Prossegue o Dr. Raul Matte: “Já estive há anos na comunidade da Boa Vista e relatei a senhora mãe de 22 filhos. Agora são os netos que também os amparam e a uma das filhas, que já está na 6ª gravidez ,morando com a mãe. Minhas viagens missionárias ainda são possíveis, mas estou contando com a ajuda de meus colegas na cidade, que recebem os meus encaminhados de bom gosto. Ainda neste mês espero contar como meu colega Carlos Valente, que virá de Curitiba com muita vontade de me acompanhar e deixar nossa missão mais eficiente. Aguardo-o com sua amizade que já pude testemunhar noutra ocasião que se propôs a nos visitar.”

Ele finaliza: “A estas alturas só tenho a agradecer a Deus de poder estar presente às necessidade de meus irmãos, para quem fui enviado há tantos anos. Com muita facilidade, edificamos uma amizade fraterna e aqui, todas as vezes que escrevo meus relatórios, não deixo de relatar a minha satisfação íntima de poder construir o bem num mundo esquecido dos homens, mas não de Deus. O grande problema do mundo é a falta da fraternidade entre os homens... A raiz da violência é sempre o problema de aceitar a ser eu, irmão dos que Deus me deu e amá-los como Deus nos premiou. Louvado seja Nosso Senhor Jesus Cristo!!!. Pe. Raul.”

Trabalho meritório

Formado, foi admitido em 1960 como médico do Hospital São Camilo (SP). Ingressou no seminário da Congregação Camiliana e em 1967 foi ordenado padre. Durante esse período, especializou-se em Pediatria em São Paulo e em 1972 chegou ao Amapá, como diretor clínico do Hospital-Escola São Camilo e São Luís. Barco doado pela Cruz de Malta possibilitou ao padre-médico alcançar as comunidades mais afastadas, iniciando em 1989 as missões camilianas. Foram assim centenas de missões, levando apoio médico e espiritual. Além das comunidades que vivem às margens dos “igarapés”, o médico também visita regiões de difícil acesso e que raríssimas vezes recebem a visita de profissionais da saúde.
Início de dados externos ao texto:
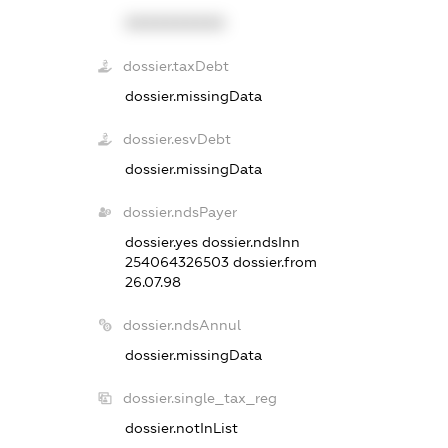
XXXXXXXXXX
dossier.taxDebt
dossier.missingData
dossier.esvDebt
dossier.missingData
dossier.ndsPayer
dossier.yes
dossier.ndsInn
254064326503
dossier.from
26.07.98
dossier.ndsAnnul
dossier.missingData
dossier.single_tax_reg
dossier.notInList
José Raul Matte já foi distinguido com três das mais importantes honrarias concedidas a médicos brasileiros. Pelo Conselho de Medicina do Paraná ele recebeu o Diploma de Mérito Ético-Profissional, pelo Jubileu de Ouro na atividade, e a Medalha de Lucas – Tributo ao Mérito Médico, por seu trabalho social e humanitário. Em 2012, o Conselho Federal outorgou-lhe a comenda “Zilda Arns Neumann, de Medicina e Responsabilidade Social”. Outra honraria em reconhecimento ao seu trabalho foi o Prêmio Cardeal Van Thuân de Direitos Humanos, que em 2008 recebeu das mãos do papa Bento XVI, no Vaticano, em meio as comemorações dos 60 anos da Declaração dos Direitos Humanos. Além dele, somente outros dois padres foram homenageados por realizarem um trabalho semelhante na África.

Em fevereiro deste ano, o padre-médico esteve em visita ao presidente do CRM-PR, quando entregou um exemplar de seu livro sobre as missões, onde se declara “como um barquinho solto na vastidão do Amazonas, mas pilotado por Deus”.